On-Air: Better Coworking at Home
TL;DR: I made a thing! When my Mac camera is on (presumably because I'm in a meeting), an "On Air" light turns on. This should make co-working at home (between a software engineer and a domestic engineer) much easier.
My home "office" is current co-located with our bedroom. On multiple occasions this week alone, my wife poked her head in during a video call, sheepishly closing the door after discovering me in my mid-morning standup.
This week was different: rather than continuing to chuckle each time it happens, I decided to make use of the growing pile of microcontrollers on my desk and make an Internet-connected "on-air" light.
The microcontroller I chose is the Electric Imp (specifically the imp001). I first considered a custom build with an April board, but decided to use the Hannah instead and build a custom case instead (the unused knob is a bit of an eyesore, but it's significantly easier this way). One cardboard box, a pair of scissors, and some masking tape later, and I had my case. I made a little window in the box for the RGB LED to shine through, covering up the window with a small piece of paper with "ON AIR" written on it.
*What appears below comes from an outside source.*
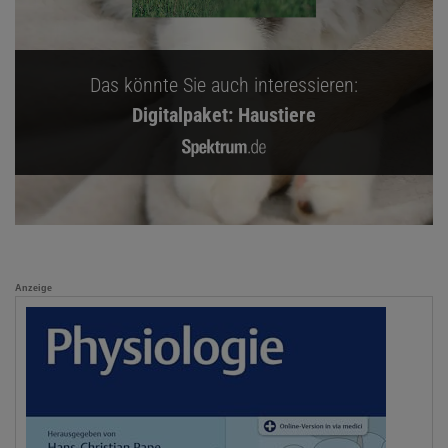
Das könnte Sie auch interessieren:
Digitalpaket: Haustiere
Anzeige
Since I used an Imp, I took advantage of their excellent community and grabbed some code for the I2C and IO Extender from GitHub, and the rest of the Agent/Device code was incredibly simple. In the end, I had a single URL I could hit to turn the LED on and off:
agent.electricimp.com/DEVICE_ID?led=$STATE. This was my original goal: to be able to turn the light on and off from my desk.
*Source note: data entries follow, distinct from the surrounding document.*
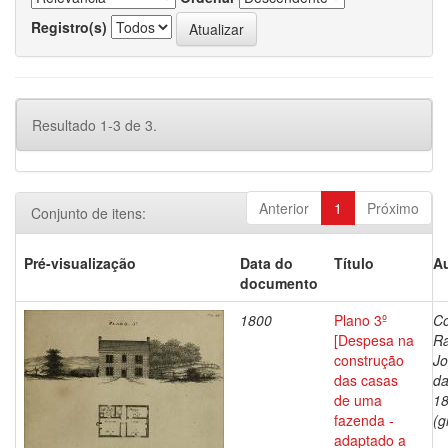
Registro(s)
Resultado 1-3 de 3.
Anterior
1
Próximo
Conjunto de itens:
Pré-visualização
Data do
Título
Au
documento
1800
Plano 3º
Co
[Despesa na
R
construção
J
das casas
da
de uma
1
fazenda -
(g
adaptado a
Fortunately, that evening was the monthly Bellingham Codes meetup. Talking about my little project with the group, another attendee had a great idea: even if writing plugins for each video conferencing platform would be overly complicated, I could write a script to detect if the camera is in use, and trigger the light entirely based on that.
My first instinct to check camera state was Objective-C, and I spent a few hours to that effect. As it turns out, using a generalized search engine to find sample Obj-C code for detecting the camera state was impossible. Browsing StackOverflow directly, less so. However, I discovered something even better: other solutions to the same problem. While browsing the osx tag, I found this post discussing Chrome's use of the camera. It turns out the camera device shows up via
lsof, so I had my hook.
I published the resulting code on GitHub, though it is certainly Mac-only. Let me know what you think!